9
In the morning they all went to the cell of Ukon's eminent acquaint-ance. The talk was quite uninhibited. The lady was very beautiful, and rather shy in her rough travel dress.
“I have been privileged to know ladies so grand that few people ever see them. In the ordinary course of events they would have been kept out of my sight. I have thought for a very long time that Lady Murasaki, the chancellor's lady, couldn't possibly have a rival. But then someone came along who could almost compete with her. It needn't have surprised anyone, of course. The chancellor's daughter is growing up into a very beautiful lady indeed. He has done everything for her. And just see what we have here, so quiet and unassuming. She's every bit as pretty.
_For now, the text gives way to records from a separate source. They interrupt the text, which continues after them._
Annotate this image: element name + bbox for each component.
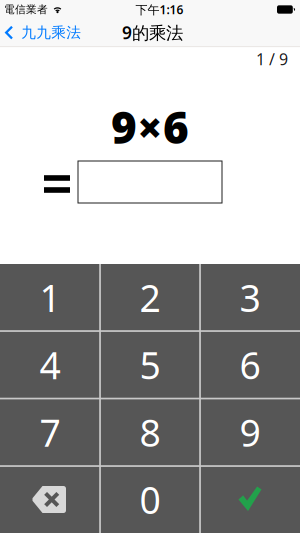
staticText: 9×6 bbox=[111, 97, 189, 156]
staticText: 電信業者 bbox=[4, 3, 48, 16]
button[interactable]: 確認 bbox=[200, 466, 300, 533]
staticText: 3 bbox=[240, 273, 260, 322]
button[interactable]: 9 bbox=[200, 398, 300, 466]
staticText: 6 bbox=[240, 340, 260, 390]
button[interactable]: 1 bbox=[0, 264, 100, 331]
staticText: 下午1:16 bbox=[136, 2, 184, 17]
staticText: 1 / 9 bbox=[256, 48, 288, 70]
staticText: 7 bbox=[40, 408, 60, 457]
button[interactable]: 6 bbox=[200, 331, 300, 398]
staticText: 5 bbox=[140, 340, 160, 390]
button[interactable]: 3 bbox=[200, 264, 300, 331]
button[interactable]: 2 bbox=[100, 264, 200, 331]
button[interactable]: 0 bbox=[100, 466, 200, 533]
staticText: 8 bbox=[140, 408, 160, 457]
button[interactable]: 5 bbox=[100, 331, 200, 398]
button[interactable]: 刪除 bbox=[0, 466, 100, 533]
staticText: 九九乘法 bbox=[21, 24, 81, 42]
staticText: 9 bbox=[240, 408, 260, 457]
staticText: 1 bbox=[40, 273, 60, 322]
button[interactable]: 答案輸入欄 bbox=[78, 161, 222, 203]
button[interactable]: 返回九九乘法 bbox=[0, 24, 81, 42]
staticText: 2 bbox=[140, 273, 160, 322]
button[interactable]: 4 bbox=[0, 331, 100, 398]
staticText: 0 bbox=[140, 475, 160, 524]
button[interactable]: 8 bbox=[100, 398, 200, 466]
staticText: 4 bbox=[40, 340, 60, 390]
staticText: 9的乘法 bbox=[122, 21, 183, 44]
button[interactable]: 7 bbox=[0, 398, 100, 466]
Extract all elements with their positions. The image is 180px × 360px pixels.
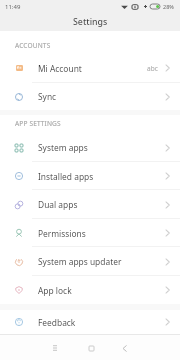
staticText: Sync (38, 91, 57, 102)
button[interactable]: Permissions (0, 219, 180, 247)
staticText: ACCOUNTS (15, 41, 51, 50)
staticText: Mi Account (38, 63, 82, 74)
staticText: Dual apps (38, 199, 78, 210)
staticText: abc (147, 64, 158, 73)
staticText: System apps (38, 142, 88, 153)
button[interactable]: Back (121, 341, 127, 355)
button[interactable]: Home (88, 341, 94, 355)
button[interactable]: System apps (0, 133, 180, 162)
button[interactable]: Feedback (0, 310, 180, 334)
button[interactable]: Mi Account (0, 53, 180, 83)
staticText: 28% (163, 3, 174, 10)
staticText: Permissions (38, 228, 86, 239)
staticText: APP SETTINGS (15, 119, 61, 128)
button[interactable]: Installed apps (0, 162, 180, 190)
staticText: Installed apps (38, 171, 94, 182)
staticText: App lock (38, 285, 72, 296)
button[interactable]: System apps updater (0, 247, 180, 276)
button[interactable]: Dual apps (0, 190, 180, 219)
button[interactable]: App lock (0, 276, 180, 304)
button[interactable]: Sync (0, 83, 180, 110)
staticText: System apps updater (38, 256, 122, 267)
staticText: 11:49 (5, 3, 21, 11)
staticText: Settings (73, 16, 108, 28)
button[interactable]: Recents (52, 341, 58, 355)
staticText: Feedback (38, 317, 76, 328)
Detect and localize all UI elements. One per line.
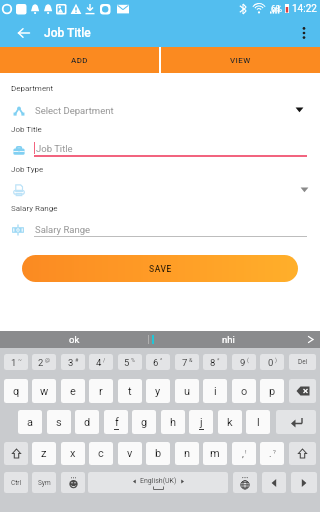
staticText: @	[45, 357, 50, 363]
staticText: ^	[160, 357, 163, 363]
button[interactable]: h	[161, 410, 185, 434]
button[interactable]	[0, 136, 320, 163]
button[interactable]: q	[4, 379, 28, 403]
staticText: 14:22	[292, 3, 317, 15]
button[interactable]: g	[132, 410, 156, 434]
button[interactable]: 0	[260, 354, 284, 370]
staticText: d	[84, 416, 91, 429]
button[interactable]: English(UK)	[88, 472, 228, 493]
button[interactable]: m	[203, 442, 227, 465]
button[interactable]: 9	[232, 354, 256, 370]
button[interactable]: p	[260, 379, 284, 403]
button[interactable]	[0, 176, 320, 203]
button[interactable]: Shift	[4, 442, 28, 465]
button[interactable]: i	[203, 379, 227, 403]
staticText: ok	[69, 334, 80, 345]
button[interactable]: 8	[203, 354, 227, 370]
button[interactable]: 3	[61, 354, 85, 370]
button[interactable]: y	[146, 379, 170, 403]
button[interactable]: d	[75, 410, 99, 434]
button[interactable]: VIEW	[161, 47, 320, 73]
staticText: v	[127, 447, 133, 460]
staticText: !	[245, 448, 247, 455]
button[interactable]: t	[118, 379, 142, 403]
staticText: s	[56, 416, 62, 429]
button[interactable]: Sym	[32, 472, 56, 493]
button[interactable]	[0, 215, 320, 242]
button[interactable]: b	[146, 442, 170, 465]
staticText: Job Title	[36, 143, 73, 154]
button[interactable]: x	[61, 442, 85, 465]
button[interactable]	[0, 96, 320, 124]
staticText: Ctrl	[11, 479, 22, 487]
button[interactable]: c	[89, 442, 113, 465]
staticText: 5	[124, 357, 130, 368]
staticText: 6%	[271, 4, 283, 14]
staticText: r	[99, 385, 103, 398]
button[interactable]: u	[175, 379, 199, 403]
button[interactable]: ,	[232, 442, 256, 465]
button[interactable]: .	[260, 442, 284, 465]
button[interactable]: ok	[0, 331, 148, 348]
staticText: e	[70, 385, 76, 398]
button[interactable]: Back	[11, 20, 37, 46]
staticText: a	[27, 416, 33, 429]
button[interactable]: SAVE	[22, 255, 298, 282]
button[interactable]: Shift	[289, 442, 316, 465]
button[interactable]: Move left	[262, 472, 286, 493]
button[interactable]: k	[218, 410, 242, 434]
button[interactable]: More suggestions	[300, 331, 320, 348]
button[interactable]: f	[104, 410, 128, 434]
button[interactable]: Change language	[233, 472, 257, 493]
staticText: n	[184, 447, 191, 460]
button[interactable]: ADD	[0, 47, 159, 73]
button[interactable]: Move right	[291, 472, 317, 493]
button[interactable]: Enter	[276, 410, 316, 434]
button[interactable]: j	[189, 410, 213, 434]
staticText: Salary Range	[35, 224, 91, 235]
staticText: t	[128, 385, 132, 398]
staticText: b	[155, 447, 162, 460]
staticText: ADD	[71, 56, 88, 65]
staticText: 7	[182, 357, 188, 368]
button[interactable]: w	[32, 379, 56, 403]
staticText: &	[189, 357, 193, 363]
button[interactable]: a	[18, 410, 42, 434]
button[interactable]: Backspace	[289, 379, 316, 403]
button[interactable]: 2	[32, 354, 56, 370]
button[interactable]: More options	[292, 21, 316, 45]
button[interactable]: z	[32, 442, 56, 465]
staticText: 4	[96, 357, 102, 368]
staticText: ,	[242, 448, 244, 459]
button[interactable]: e	[61, 379, 85, 403]
staticText: p	[269, 385, 276, 398]
button[interactable]: nhi	[156, 331, 300, 348]
button[interactable]: 6	[146, 354, 170, 370]
staticText: English(UK)	[140, 477, 177, 485]
button[interactable]: r	[89, 379, 113, 403]
button[interactable]: v	[118, 442, 142, 465]
staticText: 2	[38, 357, 44, 368]
staticText: 9	[240, 357, 246, 368]
staticText: l	[257, 416, 260, 429]
staticText: ~	[18, 357, 22, 363]
button[interactable]: Del	[289, 354, 316, 370]
button[interactable]: l	[246, 410, 270, 434]
button[interactable]: 5	[118, 354, 142, 370]
staticText: 3	[68, 357, 74, 368]
staticText: /	[103, 357, 106, 363]
button[interactable]: s	[47, 410, 71, 434]
button[interactable]: Ctrl	[4, 472, 28, 493]
button[interactable]: n	[175, 442, 199, 465]
staticText: u	[184, 385, 191, 398]
staticText: h	[170, 416, 177, 429]
staticText: Job Type	[11, 165, 44, 174]
button[interactable]: 1	[4, 354, 28, 370]
staticText: z	[41, 447, 47, 460]
button[interactable]: 4	[89, 354, 113, 370]
button[interactable]: 7	[175, 354, 199, 370]
staticText: .	[269, 448, 272, 459]
button[interactable]: Emoji	[61, 472, 85, 493]
staticText: Job Title	[44, 26, 91, 40]
button[interactable]: o	[232, 379, 256, 403]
“The chancellor has seen them all, ever since the reign of his late father, all the consorts and the other royal ladies. I once heard him say to Lady Murasaki that the word'beautiful' must have been invented for the late empress and his own daughter. I never saw the late empress and so I cannot say, and the other is still a child, and a person can only imagine how beautiful she will be someday. But Lady Murasaki herself: really she doesn't have a rival even now. I'm sure he just didn't want to speak of her own beauty right there in front of her. He most certainly is aware of it. I once heard him say—he was joking, of course—that she should know better than to take her place beside a handsome man like him. You should see the two of them! The sight of them makes you think years have been
added to your life, and you wonder if anywhere else in the world there is anything like it. But just see what we have here, just look at this lady. She could hold her own with no trouble. You don't go looking for a halo with even the most raving beauty, but if you want the next-best thing-?”
She smiled at Tamakazura, and the old nurse was grinning back. “Just a little longer and she would have been wasted on Kyushu. I couldn't stand the idea, and so I threw away pots and pans and children and came running back to the city. It might as Well have been the capital of a foreign country. Take her to something better, please, as soon as you possibly can. You are in one of the great houses and you know everyone. Do please think of some way to tell her father. Make him count her among his children.”
The girl looked away in embarrassment.
“No, it is true. I don't amount to anything, but His Lordship has seen fit to call me into his presence from time to time, and once when I said I wondered what had happened to the child he said that he wondered too and I must let him know if I heard anything.”
“Yes, of course, he is a very fine gentleman. But he already has all those other fine ladies. I would feel a little more comfortable, I think, if you were to inform her father.”
Ukon told her about the lady of the evening faces. “His Lordship took it very hard. He said he wanted the little girl to remember her by. He said then and he went on saying that he had so few children of his own, he could tell people he had found a lost daughter. I was young and inexperienced and unsure of myself, and I was afraid to go looking for her. I recognized the name of your good husband when he was appointed deputy viceroy. I even caught a glimpse of him when he came to say goodbye to His Lordship. I thought you might have left the child behind at the house where I last saw you. Suppose she had spent the rest of her life in Kyushu —the very thought of it makes me shiver.”